His mother’s upbringing in poetry did not make Putkone an expert in poetry, but poetry is for him a commodity in life, like a handkerchief. Or May Day holiday cheer – it depends on the mood.
“I use poetry banally. I’ll take my favorite verse from all that poetically difficult moment.”
He has also written in his important books To the library of forgotten dreams. During reading time in the library, the main character reads to the children Ronja Rövärintättäand bookworms can spot quotes from the pages of the book so Aaro from Hellaakoski than From Edith Södergran.
“Literature is much more than reading. All childhood fairy tales and later Favorite books are a safe harbor to which you can always return. A bit like a warm blanket, under which you can snuggle up from a difficult or exhausting everyday life.”
He believes that the same thing will happen to entertainment literature as to detective stories: their appreciation will rise when people realize that reading novels are divided into many subgenres. Entertainment literature can also deal with very difficult themes.
Pipe feels privileged to be able to participate in his friend’s hospice care.

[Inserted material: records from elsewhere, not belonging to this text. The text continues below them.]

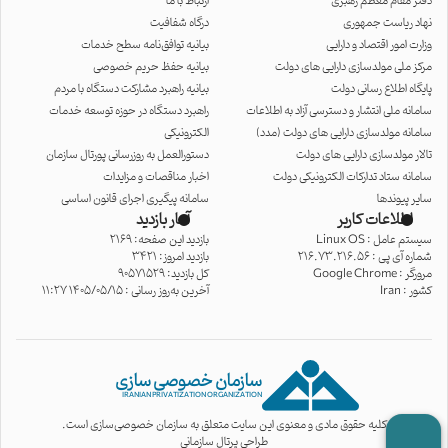
دفتر مقام معظم رهبری
ارتباط با ما
نهاد ریاست جمهوری
درگاه شفافیت
وزارت امور اقتصاد و دارایی
بیانیه توافق‌نامه سطح خدمات
مرکز ملی مولدسازی دارایی های دولت
بیانیه حفظ حریم خصوصی
پایگاه اطلاع رسانی دولت
بیانیه راهبرد مشارکت دستگاه با مردم
سامانه ملی انتشار و دسترسی آزاد به اطلاعات
راهبرد دستگاه در حوزه توسعه خدمات
سامانه مولدسازی دارایی های دولت (مدد)
الکترونیکی
تالار مولدسازی دارایی های دولت
دستورالعمل به روزرسانی پورتال سازمان
سامانه ستاد تدارکات الکترونیکی دولت
اخبار مناقصات و مزایدات
سایر پیوندها
سامانه پیگیری اجرای قانون اساسی
اطلاعات کاربر
آمار بازدید
سیستم عامل :
Linux OS
بازدید این صفحه: 2169
شماره آی پی :
216.73.216.56
بازدید امروز: 3421
مرورگر :
Google Chrome
کل بازدید: 90571529
کشور :
Iran
آخرین به‌روز رسانی : 1405/05/15 11:27
سازمان خصوصی سازی
IRANIAN PRIVATIZATION ORGANIZATION
کلیه حقوق مادی و معنوی این سایت متعلق به سازمان خصوصی‌سازی است.
طراحی پرتال سازمانی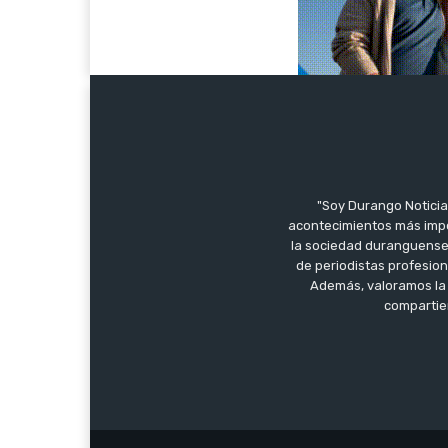
"Soy Durango Noticia
acontecimientos más impo
la sociedad duranguense 
de periodistas profesion
Además, valoramos la 
compartien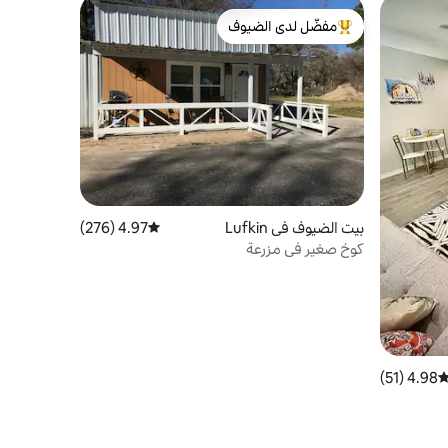
مفضّل لدى الضيوف
من أبرز البيوت المفضّلة لدى الضيوف
بيت الضيوف في Lufkin
4.97 (276)
متوسط التقييم 4.97 من 5، 276 مراجعات
كوخ صغير في مزرعة
4.98 (51)
توسط التقييم 4.98 من 5، 51 مراجعات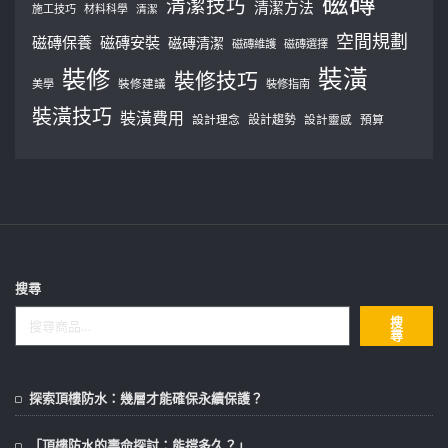
磁磚
清潔技巧
清潔方法
施工技巧
材料科學
清潔
空間規劃
磁磚保養
磁磚安裝
磁磚清潔
磁磚維護
磁磚選擇
裝修
裝潢
裝修技巧
美學
裝修建議
裝修指南
裝潢技巧
裝潢費用
設計理念
設計趨勢
預算
設計靈感
搜尋
搜
尋
探索頂樓防水：幾層才能確保永續保護？
「頂樓防水的壽命探討：能撐多久？」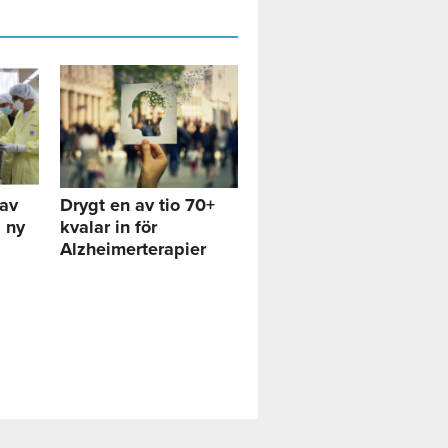
gav
Drygt en av tio 70+
i ny
kvalar in för
Alzheimerterapier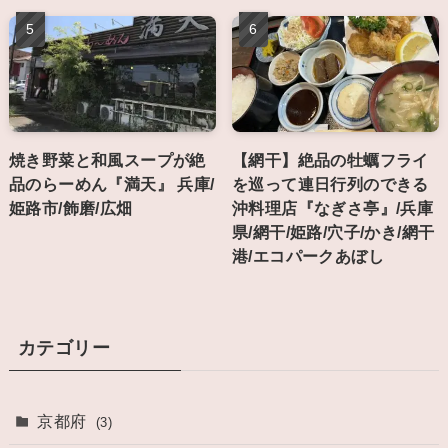
焼き野菜と和風スープが絶
【網干】絶品の牡蠣フライ
品のらーめん『満天』 兵庫/
を巡って連日行列のできる
姫路市/飾磨/広畑
沖料理店『なぎさ亭』/兵庫
県/網干/姫路/穴子/かき/網干
港/エコパークあぼし
カテゴリー
京都府
(3)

“During the five weeks of hospice care, I saw the purest love that can exist between two people. I saw from the side how Saija’s spouse took care of him, persuaded him to eat and trimmed his toes,” says Putkonen.
Witnessing the moment of death meant even more.
After the experience, his attitude towards life has completely changed. It is guided by the phrase repeated by Saija, according to which “we die one day, but all other days we live”.
“The world is so much more wonderful when you know that life is very tenuously attached to it. Everything can be over in an instant.”
Library of Forgotten Dreams is dedicated to Saija, who never had time to write a book.
However, Saija’s poem has now been published.
It is printed on the first page of Putkonen’s book.